The copy you print must match the listing exactly, with its pictures removed.

Dataset records
▬▬▬

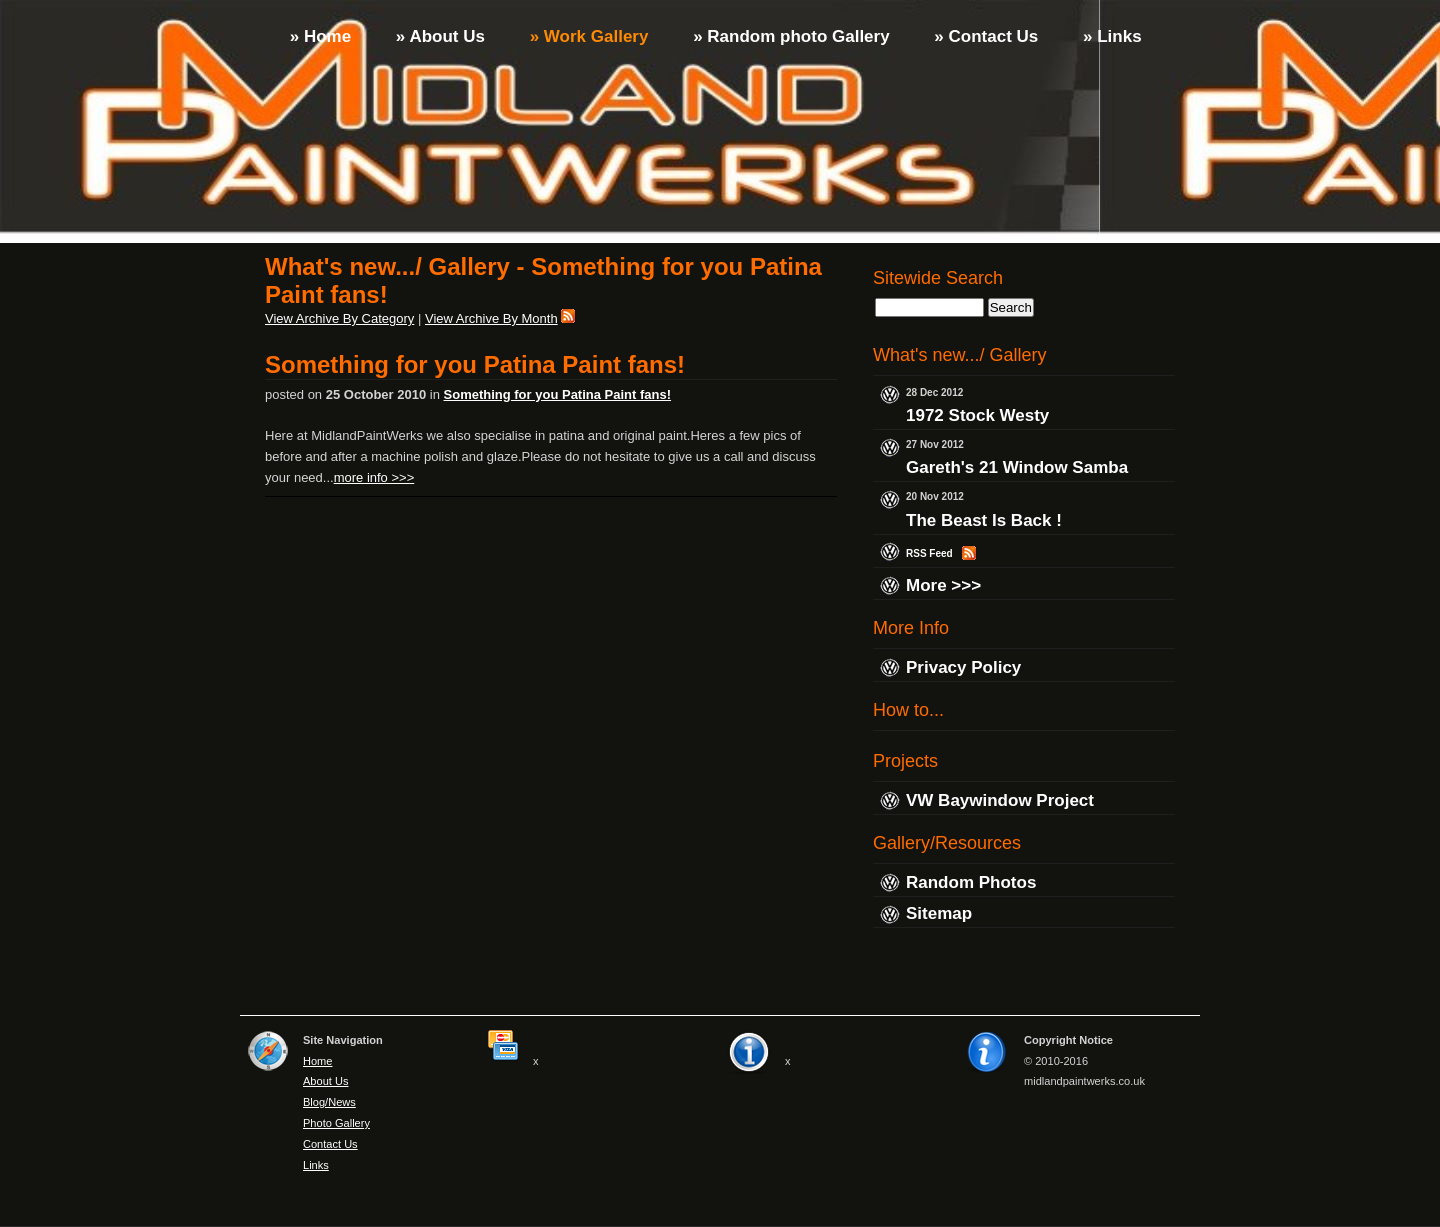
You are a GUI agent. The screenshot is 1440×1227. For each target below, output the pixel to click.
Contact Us (330, 1144)
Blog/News (329, 1102)
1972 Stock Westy (977, 415)
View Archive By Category (339, 318)
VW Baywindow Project (1000, 800)
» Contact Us (984, 36)
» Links (1109, 36)
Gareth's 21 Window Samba (1017, 468)
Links (316, 1165)
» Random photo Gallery (788, 36)
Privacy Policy (963, 667)
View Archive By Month (491, 318)
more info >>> (374, 477)
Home (317, 1061)
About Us (325, 1081)
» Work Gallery (586, 36)
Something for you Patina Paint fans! (475, 364)
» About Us (438, 36)
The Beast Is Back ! (984, 520)
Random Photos (971, 882)
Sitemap (939, 914)
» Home (318, 36)
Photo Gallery (336, 1123)
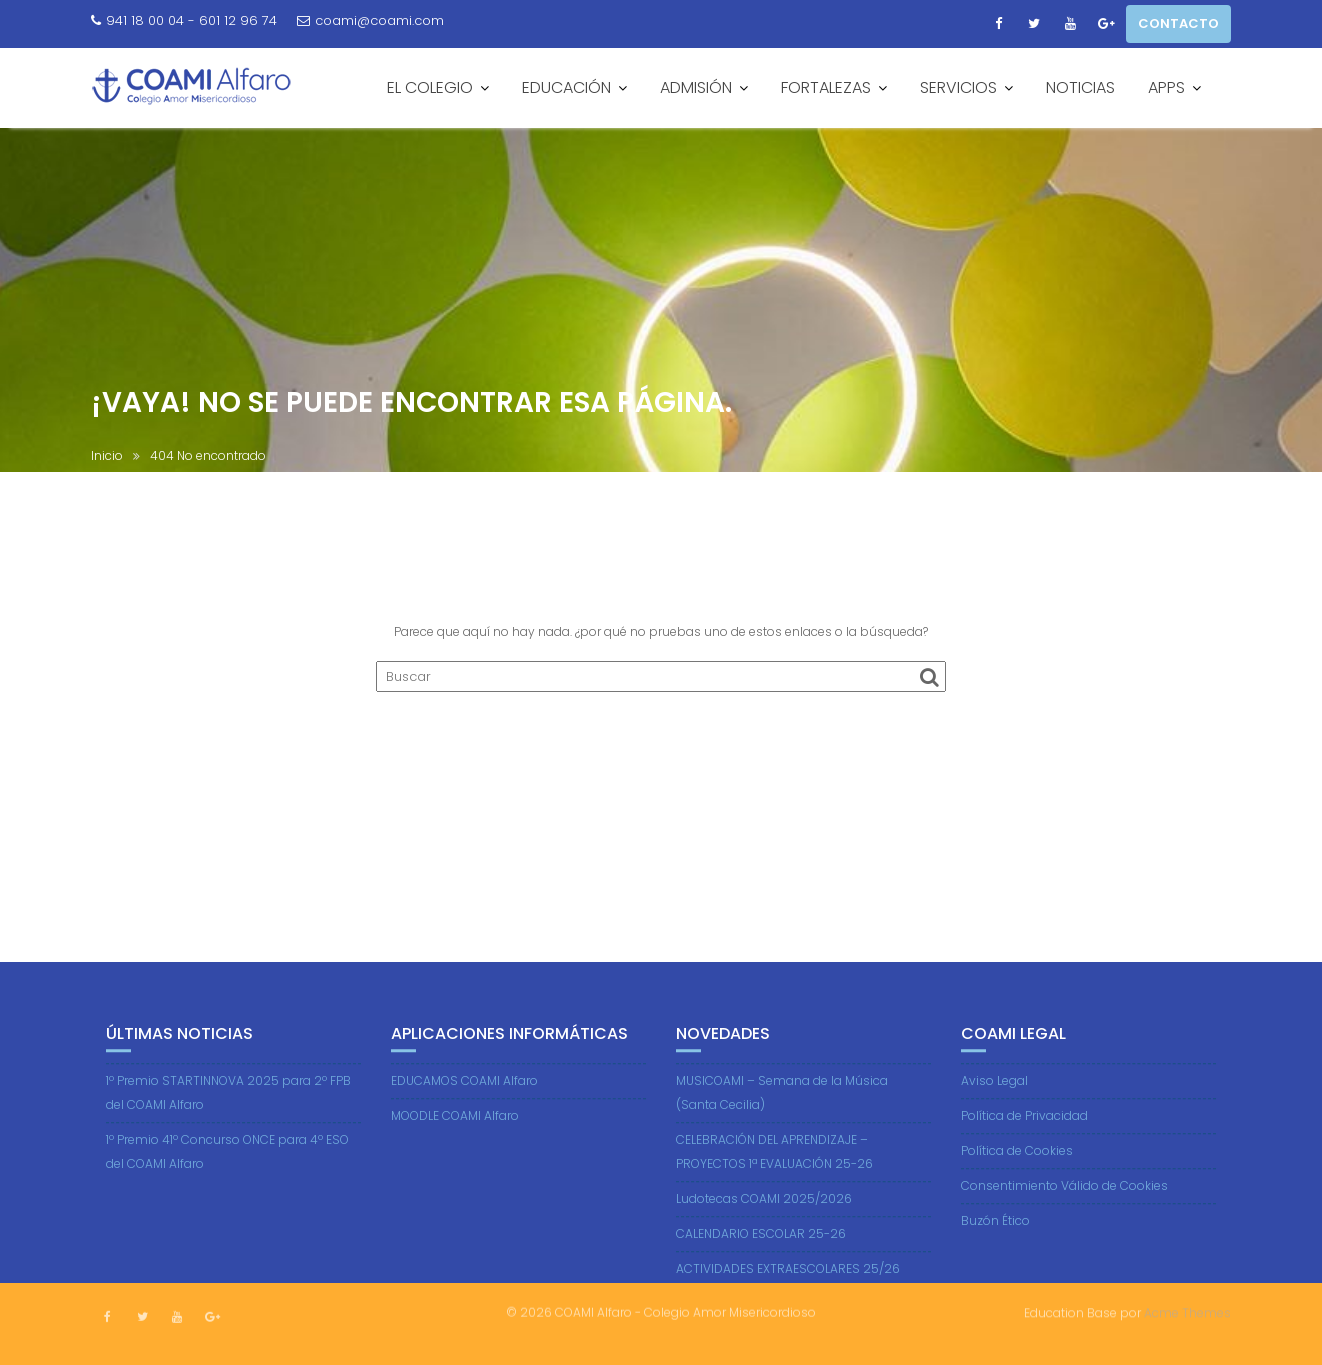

▬▬▬

Exercise answer
You are a GUI agent. The screenshot is 1440×1227. For each target below, output the pixel to click.
Contact Us (330, 1144)
Blog/News (329, 1102)
1972 Stock Westy (977, 415)
View Archive By Category (339, 318)
VW Baywindow Project (1000, 800)
» Contact Us (984, 36)
» Links (1109, 36)
Gareth's 21 Window Samba (1017, 468)
Links (316, 1165)
» Random photo Gallery (788, 36)
Privacy Policy (963, 667)
View Archive By Month (491, 318)
more info >>> (374, 477)
Home (317, 1061)
About Us (325, 1081)
» Work Gallery (586, 36)
Something for you Patina Paint fans! (475, 364)
» About Us (438, 36)
The Beast Is Back ! (984, 520)
Random Photos (971, 882)
Sitemap (939, 914)
» Home (318, 36)
Photo Gallery (336, 1123)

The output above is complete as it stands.